Quant au serviteur timoré et paresseux, il entend cette révélation terrible : « A celui qui a, on donnera davantage et il sera dans l’abondance. Mais celui qui n’a rien, on lui enlèvera même ce qu’il a. » Comment la comprendre ? Ceux qui ayant reçu de Dieu la foi à leur baptême l’entretiennent et la font fructifier en pratiquant la charité, recevront de lui de nouvelles grâces et des lumières en abondance. Mais ceux qui ferment leur cœur refusant ses dons deviendront de plus en plus aveugles.
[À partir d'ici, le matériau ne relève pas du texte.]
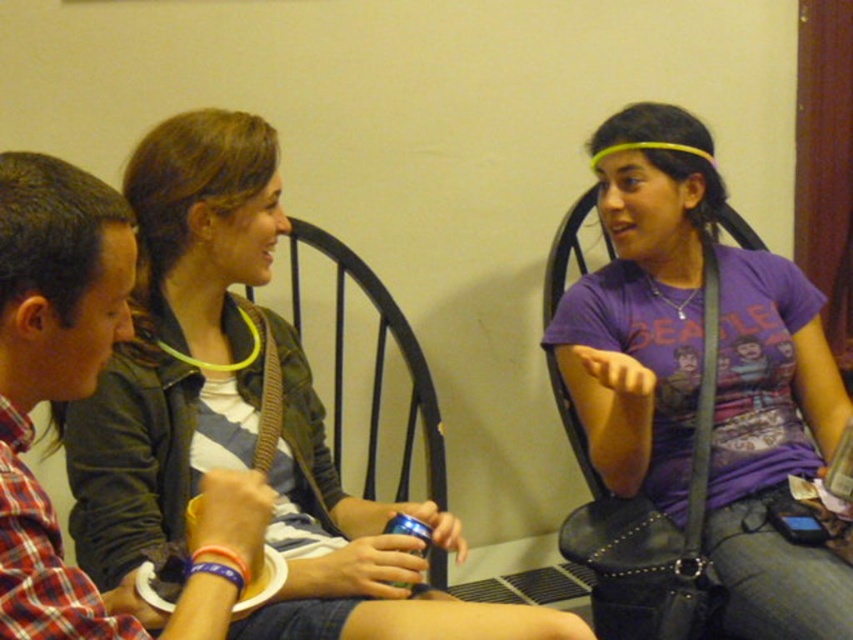 You are standing in the room and want to place a small plant between the two points, point (637, 138) and point (440, 483). Which point should the plant be closer to in order to be centered between them?

The plant should be placed closer to point (440, 483) because point (637, 138) is closer to the camera than point (440, 483), so the midpoint in 3D space would require the plant to be closer to the farther point to appear centered in the 2D image. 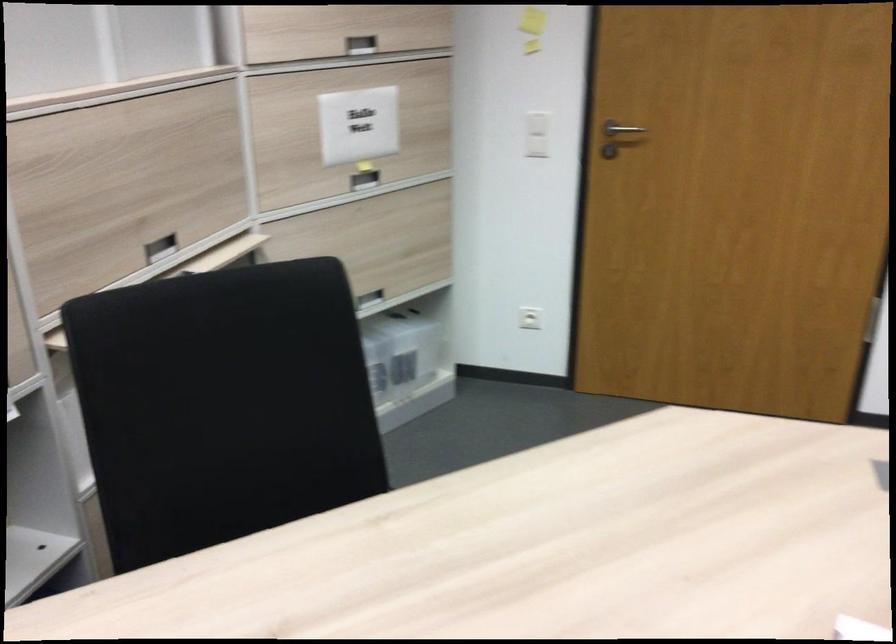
Ainsi, tout don reçu de Dieu nous rend responsables. Il n’est pas un absolu en soi. Il n’est pas notre propriété, mais nous engage à édifier le Royaume selon nos capacités propres, et surtout dans la fidélité de chaque jour. Ce n’est pas le nombre ni la valeur de nos charismes qui comptent à ses yeux mais l’usage que nous en faisons. Comme pour les jeunes filles de la noce, seule compte la qualité de notre foi et de notre amour. De saint Jean à sainte Thérèse et de Mère Teresa à Jean-Paul II, c’est le même cri d’évidence : « Il n’y a pas de plus grand amour que de donner sa vie pour ses amis. » Nos regards de tendresse, nos sourires, la main secourable que nous aurons su tendre, l’écoute que nous aurons su accorder, l’espérance que nous aurons su faire naître… Au terme de notre vie, c’est sur ces manifestations d’amour que nous serons jugés.
Combien de fois ne sommes-nous pas à la place du troisième serviteur ? Nous avons peur de la croix de Jésus parce que nous avons peur de souffrir. Nous avons peur qu’il nous appelle parce que nous n’avons pas envie de renoncer à notre vie tranquille et confortable. Nous avons peur du mystère de Dieu parce que nous ne voulons pas faire d’efforts et de sacrifices. Nous n’avons pas suffisamment confiance en lui. Nous ne croyons pas assez dans ce bonheur qu’il nous promet : « Entre dans la joie de ton maître ». Et pourtant nous savons bien au fond de notre cœur que tous ceux qui nous promettent le bonheur « pour pas cher » et sans effort ni renoncement ne nous vendent que des mirages.
Il nous faut bien écouter les conseils de l’Apôtre Paul qui nous demande d’être vigilants. « Alors, ne restons pas endormis comme les autres, mais soyons vigilants et restons sobres » (1 Thessaloniciens V, 6). Les chrétiens, eux aussi, ne sont jamais « en dehors de leur service ». Même si nous aimerions bien parfois prendre un ou deux jours de congé ou de « break », même une heure, ou ne serait-ce que cinq minutes pour répandre quelques ragots, critiquer notre voisin ou même faire preuve d’une certaine paresse spirituelle. Nous savons en notre âme et conscience que le Seigneur ne le désire pas. Se mettre « hors service » reviendrait à tuer notre âme doucement, mais sûrement. Donc, si nous nous endormons, plaidons coupables. Appelons-en à la miséricorde de Dieu et recommençons à zéro.

Jésus, merci de nous rappeler à l’ordre quand nous sommes tentés de nous endormir.

Notre vrai bonheur, c’est d’être avec toi, Seigneur. Aide-nous à te consacrer du temps pour méditer en silence devant ton ostensoir ! En plongeant dans ton regard, nous referons nos forces. Nous puiserons en toi le courage et l’audace qui nous manquent pour être tes disciples.

« Loin de toi tout est mirage,
Nuit profonde et servitude,
Mais que brille ton visage,
Tout redevient certitude. »

Père Thibault NICOLET

Références des textes liturgiques :
Proverbes XXXI, 10-13. 19-20. 30-31 ;
Psaume CXXVII (CXXVIII) ;
Première Lettre de saint Paul Apôtre aux Thessaloniciens V, 1-6 ;
Évangile de Jésus-Christ selon saint Matthieu XXV, 14-30.